• WORK TO COMPLETE: With the pictures removed, write out the data below exactly.

(Extracted page text data)
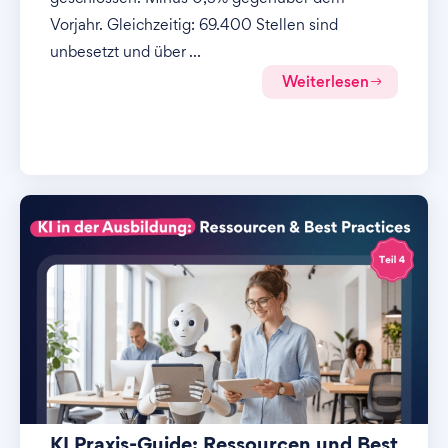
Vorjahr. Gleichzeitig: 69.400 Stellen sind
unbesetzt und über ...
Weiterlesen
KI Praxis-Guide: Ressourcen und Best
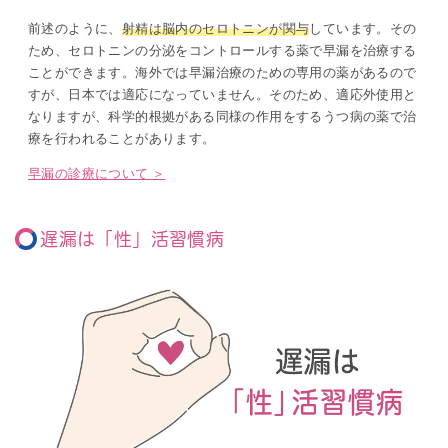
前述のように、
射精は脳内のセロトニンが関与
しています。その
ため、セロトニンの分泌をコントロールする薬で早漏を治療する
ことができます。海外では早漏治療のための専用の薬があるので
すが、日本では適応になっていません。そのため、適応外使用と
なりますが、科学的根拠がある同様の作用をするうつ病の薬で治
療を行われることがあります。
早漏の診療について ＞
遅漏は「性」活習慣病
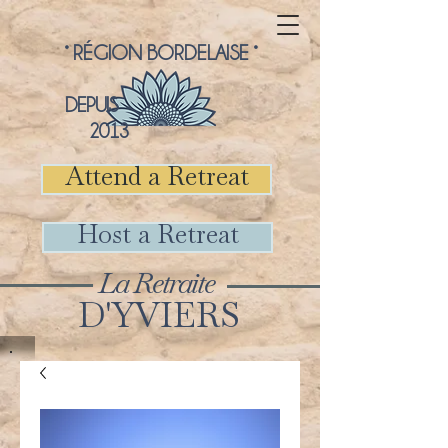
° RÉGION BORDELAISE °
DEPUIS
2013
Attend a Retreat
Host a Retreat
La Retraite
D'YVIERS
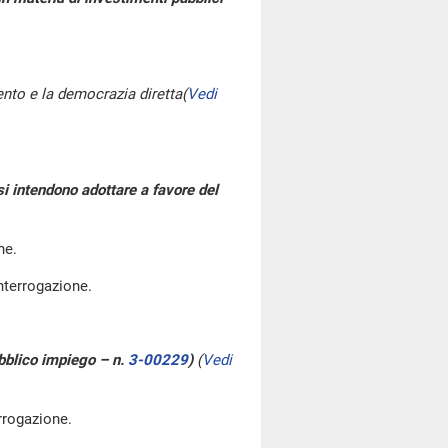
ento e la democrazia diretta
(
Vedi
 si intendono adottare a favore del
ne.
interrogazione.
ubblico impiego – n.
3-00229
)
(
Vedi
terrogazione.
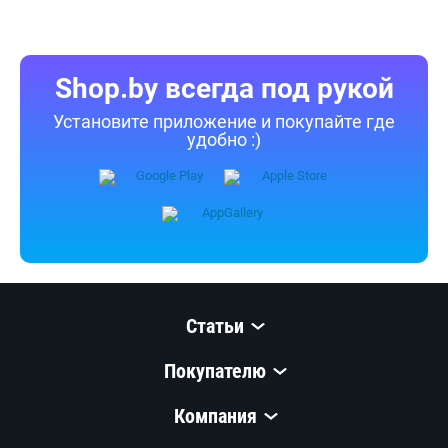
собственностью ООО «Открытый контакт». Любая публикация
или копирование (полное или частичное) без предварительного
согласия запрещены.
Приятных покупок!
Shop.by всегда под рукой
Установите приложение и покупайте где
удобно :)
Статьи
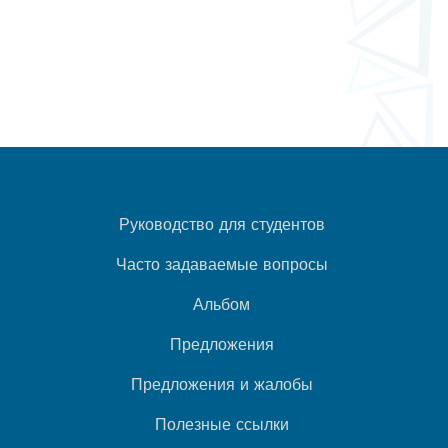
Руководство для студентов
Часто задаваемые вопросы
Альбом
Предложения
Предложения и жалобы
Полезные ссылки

• TASK RESPONSE:
Vorjahr. Gleichzeitig: 69.400 Stellen sind
unbesetzt und über ...
Weiterlesen
KI Praxis-Guide: Ressourcen und Best
前述のように、
射精は脳内のセロトニンが関与
しています。その
ため、セロトニンの分泌をコントロールする薬で早漏を治療する
ことができます。海外では早漏治療のための専用の薬があるので
すが、日本では適応になっていません。そのため、適応外使用と
なりますが、科学的根拠がある同様の作用をするうつ病の薬で治
療を行われることがあります。
早漏の診療について ＞
遅漏は「性」活習慣病
° RÉGION BORDELAISE °
DEPUIS
2013
Attend a Retreat
Host a Retreat
La Retraite
D'YVIERS
ento e la democrazia diretta
(
Vedi
 si intendono adottare a favore del
ne.
interrogazione.
ubblico impiego – n.
3-00229
)
(
Vedi
terrogazione.
собственностью ООО «Открытый контакт». Любая публикация
или копирование (полное или частичное) без предварительного
согласия запрещены.
Приятных покупок!
Shop.by всегда под рукой
Установите приложение и покупайте где
удобно :)
Статьи
Руководство для студентов
Часто задаваемые вопросы
Альбом
Предложения
Предложения и жалобы
Полезные ссылки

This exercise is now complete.